* [PROBLEM TO WORK ON]: Beginning with the line that contains "2 августа 2026 г. — Политика", retype the entries below exactly, ending with the line that contains "Jasa Sewa Sofa Dan". Leave out any pictures.

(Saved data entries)
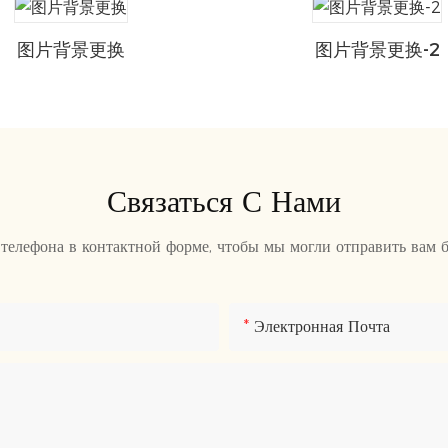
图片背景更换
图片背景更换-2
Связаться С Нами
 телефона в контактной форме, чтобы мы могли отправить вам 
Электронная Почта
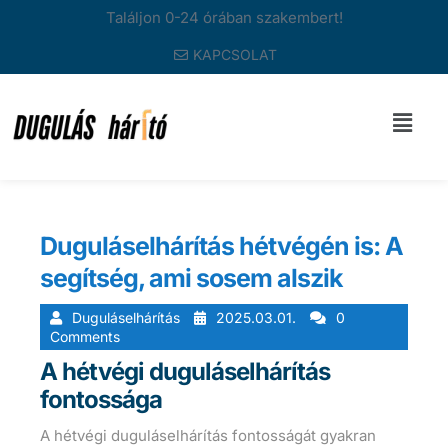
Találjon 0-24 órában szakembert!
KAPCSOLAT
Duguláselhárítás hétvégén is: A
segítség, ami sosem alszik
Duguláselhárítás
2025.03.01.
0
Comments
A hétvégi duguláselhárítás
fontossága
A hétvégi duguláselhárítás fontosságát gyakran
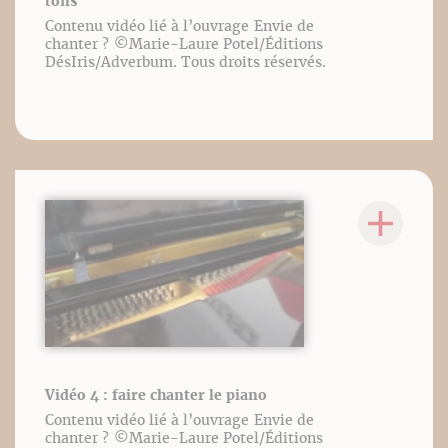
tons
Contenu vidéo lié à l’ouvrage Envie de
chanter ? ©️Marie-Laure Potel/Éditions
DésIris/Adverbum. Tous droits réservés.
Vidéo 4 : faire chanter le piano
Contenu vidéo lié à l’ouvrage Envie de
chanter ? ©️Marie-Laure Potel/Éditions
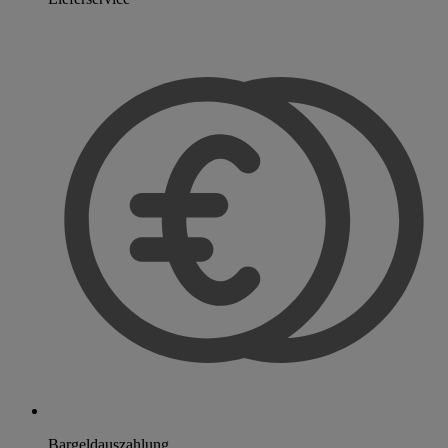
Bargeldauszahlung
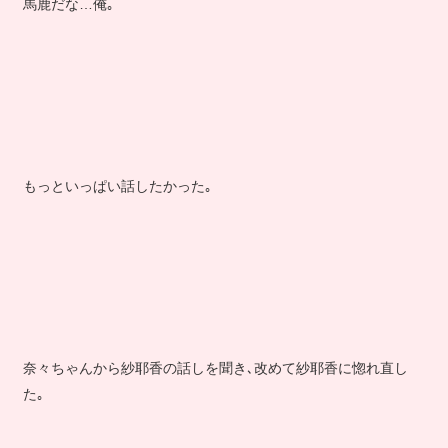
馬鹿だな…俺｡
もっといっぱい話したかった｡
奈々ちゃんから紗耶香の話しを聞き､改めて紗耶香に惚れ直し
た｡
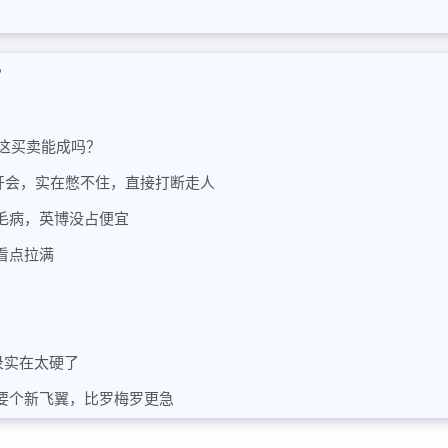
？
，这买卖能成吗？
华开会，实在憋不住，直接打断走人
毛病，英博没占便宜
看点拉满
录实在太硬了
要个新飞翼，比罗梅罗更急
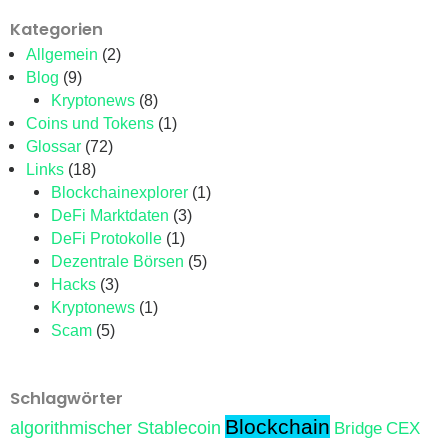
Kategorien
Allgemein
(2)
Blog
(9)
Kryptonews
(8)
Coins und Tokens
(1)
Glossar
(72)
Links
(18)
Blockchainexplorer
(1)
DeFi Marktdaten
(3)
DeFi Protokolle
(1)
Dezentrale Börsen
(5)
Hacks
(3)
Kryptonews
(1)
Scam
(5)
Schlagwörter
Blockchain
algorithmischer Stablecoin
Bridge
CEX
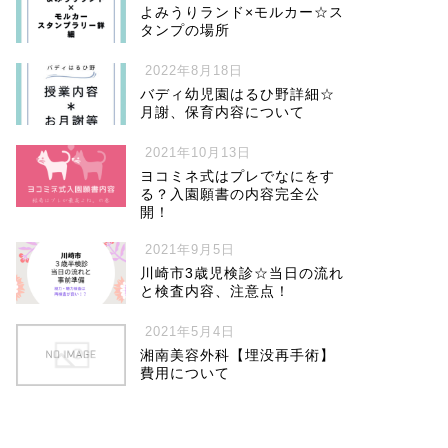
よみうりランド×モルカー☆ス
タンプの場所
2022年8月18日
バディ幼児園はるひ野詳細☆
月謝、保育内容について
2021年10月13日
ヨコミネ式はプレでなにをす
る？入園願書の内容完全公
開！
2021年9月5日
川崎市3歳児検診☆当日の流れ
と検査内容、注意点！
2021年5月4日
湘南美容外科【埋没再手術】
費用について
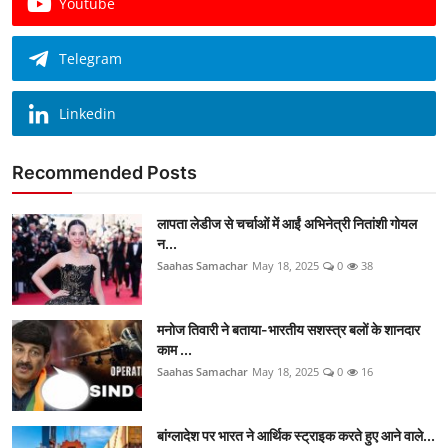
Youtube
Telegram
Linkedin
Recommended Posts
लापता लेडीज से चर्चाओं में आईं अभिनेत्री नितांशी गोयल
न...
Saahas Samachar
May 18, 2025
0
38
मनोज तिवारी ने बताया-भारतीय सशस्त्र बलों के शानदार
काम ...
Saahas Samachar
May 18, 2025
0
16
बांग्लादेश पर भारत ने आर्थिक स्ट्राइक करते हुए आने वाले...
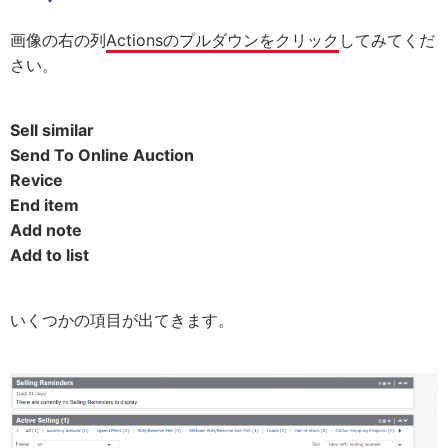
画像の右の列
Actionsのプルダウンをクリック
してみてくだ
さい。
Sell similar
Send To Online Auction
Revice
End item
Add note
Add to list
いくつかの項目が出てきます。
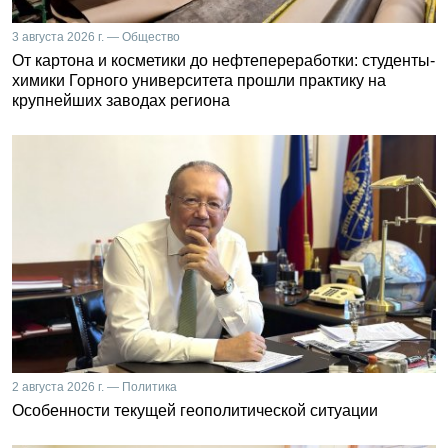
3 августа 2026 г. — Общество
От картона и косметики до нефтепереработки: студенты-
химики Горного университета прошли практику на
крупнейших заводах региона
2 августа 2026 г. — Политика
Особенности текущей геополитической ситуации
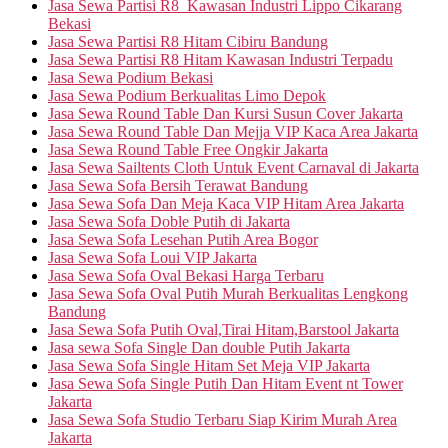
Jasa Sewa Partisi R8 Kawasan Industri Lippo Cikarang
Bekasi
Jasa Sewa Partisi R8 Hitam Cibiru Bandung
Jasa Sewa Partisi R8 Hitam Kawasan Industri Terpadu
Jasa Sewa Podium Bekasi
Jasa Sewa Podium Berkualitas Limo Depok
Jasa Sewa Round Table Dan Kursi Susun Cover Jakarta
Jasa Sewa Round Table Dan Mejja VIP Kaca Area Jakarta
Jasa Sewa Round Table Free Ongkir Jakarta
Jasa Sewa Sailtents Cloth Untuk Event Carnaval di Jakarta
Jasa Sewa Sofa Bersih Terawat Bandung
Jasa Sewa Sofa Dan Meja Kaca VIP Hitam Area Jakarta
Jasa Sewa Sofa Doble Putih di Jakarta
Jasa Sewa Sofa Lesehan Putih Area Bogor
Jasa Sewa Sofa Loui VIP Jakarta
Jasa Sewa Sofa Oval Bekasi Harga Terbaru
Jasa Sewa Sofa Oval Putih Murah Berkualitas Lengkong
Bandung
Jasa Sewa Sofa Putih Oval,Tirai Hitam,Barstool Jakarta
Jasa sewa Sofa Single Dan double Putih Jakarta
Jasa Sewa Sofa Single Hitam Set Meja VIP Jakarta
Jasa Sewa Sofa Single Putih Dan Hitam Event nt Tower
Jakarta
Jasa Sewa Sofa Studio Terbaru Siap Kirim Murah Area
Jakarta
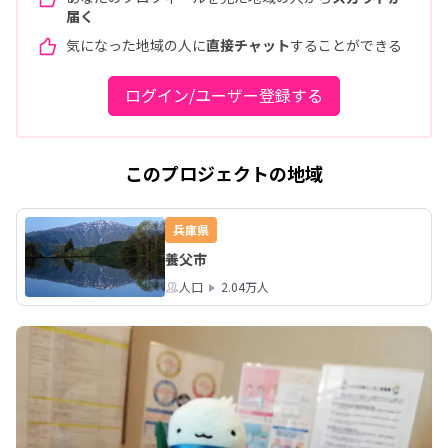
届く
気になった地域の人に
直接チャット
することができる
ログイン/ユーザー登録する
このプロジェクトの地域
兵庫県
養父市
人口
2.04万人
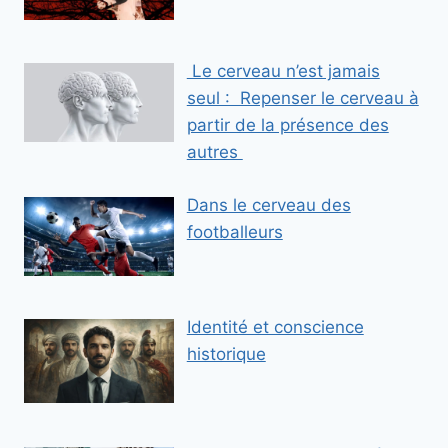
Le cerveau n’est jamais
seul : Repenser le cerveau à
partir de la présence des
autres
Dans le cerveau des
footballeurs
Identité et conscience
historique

* [FINISHED EXERCISE]:
2 августа 2026 г. — Политика
Особенности текущей геополитической ситуации
Jasa Sewa Partisi R8 Kawasan Industri Lippo Cikarang
Bekasi
Jasa Sewa Partisi R8 Hitam Cibiru Bandung
Jasa Sewa Partisi R8 Hitam Kawasan Industri Terpadu
Jasa Sewa Podium Bekasi
Jasa Sewa Podium Berkualitas Limo Depok
Jasa Sewa Round Table Dan Kursi Susun Cover Jakarta
Jasa Sewa Round Table Dan Mejja VIP Kaca Area Jakarta
Jasa Sewa Round Table Free Ongkir Jakarta
Jasa Sewa Sailtents Cloth Untuk Event Carnaval di Jakarta
Jasa Sewa Sofa Bersih Terawat Bandung
Jasa Sewa Sofa Dan Meja Kaca VIP Hitam Area Jakarta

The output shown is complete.